● DIRECTIONS FOR THIS TASK
The answer is the set of lines that include "tick", copied from the data below.

● DATA UNDER STUDY
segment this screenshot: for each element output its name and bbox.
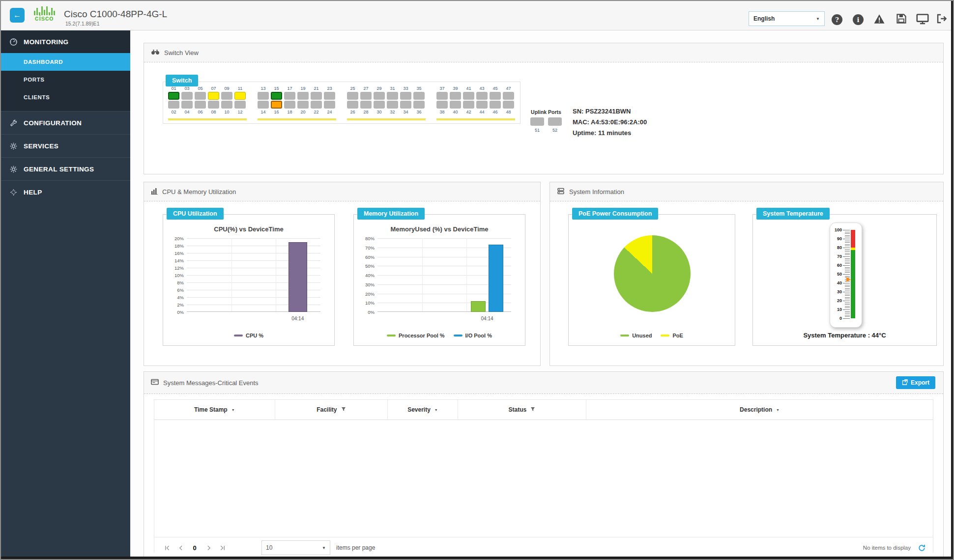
sidebar-item-services[interactable]: SERVICES — [0, 134, 130, 157]
port-12[interactable] — [234, 101, 246, 109]
port-33[interactable] — [400, 92, 411, 100]
sidebar-item-general-settings[interactable]: GENERAL SETTINGS — [0, 157, 130, 180]
port-44[interactable] — [476, 101, 488, 109]
display-button[interactable] — [916, 13, 929, 26]
port-06[interactable] — [195, 101, 206, 109]
column-header-status[interactable]: Status — [458, 400, 586, 420]
port-21[interactable] — [311, 92, 322, 100]
port-24[interactable] — [324, 101, 335, 109]
pager-next-button[interactable] — [202, 545, 215, 551]
gauge-tick — [845, 244, 850, 245]
port-04[interactable] — [181, 101, 193, 109]
port-09[interactable] — [221, 92, 232, 100]
uplink-port-51[interactable] — [530, 117, 544, 126]
pager-prev-button[interactable] — [174, 545, 188, 551]
port-16[interactable] — [271, 101, 282, 109]
port-47[interactable] — [503, 92, 514, 100]
port-41[interactable] — [463, 92, 474, 100]
language-value: English — [753, 15, 775, 22]
refresh-button[interactable] — [918, 544, 926, 552]
pager-last-button[interactable] — [215, 545, 229, 551]
port-35[interactable] — [413, 92, 425, 100]
port-29[interactable] — [374, 92, 385, 100]
port-20[interactable] — [297, 101, 309, 109]
port-15[interactable] — [271, 92, 282, 100]
legend-label: I/O Pool % — [465, 333, 492, 338]
language-select[interactable]: English ▼ — [749, 11, 825, 26]
port-48[interactable] — [503, 101, 514, 109]
column-header-time-stamp[interactable]: Time Stamp▼ — [154, 400, 275, 420]
sort-caret-icon[interactable]: ▼ — [231, 408, 235, 412]
port-group-underline — [436, 118, 515, 120]
port-26[interactable] — [347, 101, 358, 109]
port-13[interactable] — [258, 92, 269, 100]
sidebar-item-help[interactable]: HELP — [0, 180, 130, 203]
port-23[interactable] — [324, 92, 335, 100]
gauge-tick — [845, 286, 850, 287]
sidebar-item-clients[interactable]: CLIENTS — [0, 88, 130, 106]
port-19[interactable] — [297, 92, 309, 100]
sort-caret-icon[interactable]: ▼ — [776, 408, 780, 412]
info-button[interactable]: i — [852, 13, 865, 26]
port-10[interactable] — [221, 101, 232, 109]
arrow-left-icon: ← — [13, 11, 21, 20]
port-36[interactable] — [413, 101, 425, 109]
save-config-button[interactable] — [895, 13, 908, 26]
port-37[interactable] — [436, 92, 448, 100]
cpu-memory-panel: CPU & Memory Utilization CPU Utilization… — [144, 182, 541, 366]
port-02[interactable] — [168, 101, 179, 109]
port-45[interactable] — [490, 92, 501, 100]
port-05[interactable] — [195, 92, 206, 100]
sidebar-item-monitoring[interactable]: MONITORING — [0, 30, 130, 53]
export-button[interactable]: Export — [896, 376, 935, 389]
port-30[interactable] — [374, 101, 385, 109]
cpu-legend: CPU % — [163, 333, 334, 338]
gauge-tick — [845, 299, 850, 299]
port-03[interactable] — [181, 92, 193, 100]
port-number: 07 — [208, 86, 219, 91]
port-39[interactable] — [450, 92, 461, 100]
sidebar-item-configuration[interactable]: CONFIGURATION — [0, 111, 130, 134]
logout-button[interactable] — [935, 13, 948, 26]
port-42[interactable] — [463, 101, 474, 109]
alerts-button[interactable] — [873, 13, 886, 26]
sidebar-item-label: CONFIGURATION — [24, 119, 82, 127]
gridline-vertical — [422, 238, 423, 312]
sidebar-item-ports[interactable]: PORTS — [0, 71, 130, 88]
legend-label: Processor Pool % — [399, 333, 445, 338]
port-01[interactable] — [168, 92, 179, 100]
port-08[interactable] — [208, 101, 219, 109]
column-header-severity[interactable]: Severity▼ — [388, 400, 458, 420]
page-size-select[interactable]: 10 ▼ — [261, 540, 330, 555]
port-22[interactable] — [311, 101, 322, 109]
switch-view-panel: Switch View Switch 010305070911020406081… — [144, 43, 944, 174]
port-11[interactable] — [234, 92, 246, 100]
switch-tab[interactable]: Switch — [166, 75, 198, 86]
port-28[interactable] — [360, 101, 372, 109]
port-07[interactable] — [208, 92, 219, 100]
port-25[interactable] — [347, 92, 358, 100]
sort-caret-icon[interactable]: ▼ — [434, 408, 438, 412]
port-46[interactable] — [490, 101, 501, 109]
y-axis-tick: 12% — [174, 265, 187, 271]
filter-icon[interactable] — [341, 406, 346, 413]
pager-first-button[interactable] — [160, 545, 174, 551]
port-17[interactable] — [284, 92, 295, 100]
sidebar-item-dashboard[interactable]: DASHBOARD — [0, 53, 130, 71]
column-header-description[interactable]: Description▼ — [586, 400, 933, 420]
port-32[interactable] — [387, 101, 398, 109]
port-14[interactable] — [258, 101, 269, 109]
help-button[interactable]: ? — [831, 13, 843, 26]
port-40[interactable] — [450, 101, 461, 109]
port-38[interactable] — [436, 101, 448, 109]
filter-icon[interactable] — [530, 406, 535, 413]
device-title: Cisco C1000-48PP-4G-L — [64, 9, 167, 20]
column-header-facility[interactable]: Facility — [275, 400, 388, 420]
port-31[interactable] — [387, 92, 398, 100]
port-43[interactable] — [476, 92, 488, 100]
port-18[interactable] — [284, 101, 295, 109]
port-34[interactable] — [400, 101, 411, 109]
uplink-port-52[interactable] — [548, 117, 562, 126]
port-27[interactable] — [360, 92, 372, 100]
back-button[interactable]: ← — [10, 8, 25, 23]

● TASK SOLUTION
gauge-tick — [845, 244, 850, 245]
gauge-tick — [845, 286, 850, 287]
gauge-tick — [845, 299, 850, 299]
y-axis-tick: 12% — [174, 265, 187, 271]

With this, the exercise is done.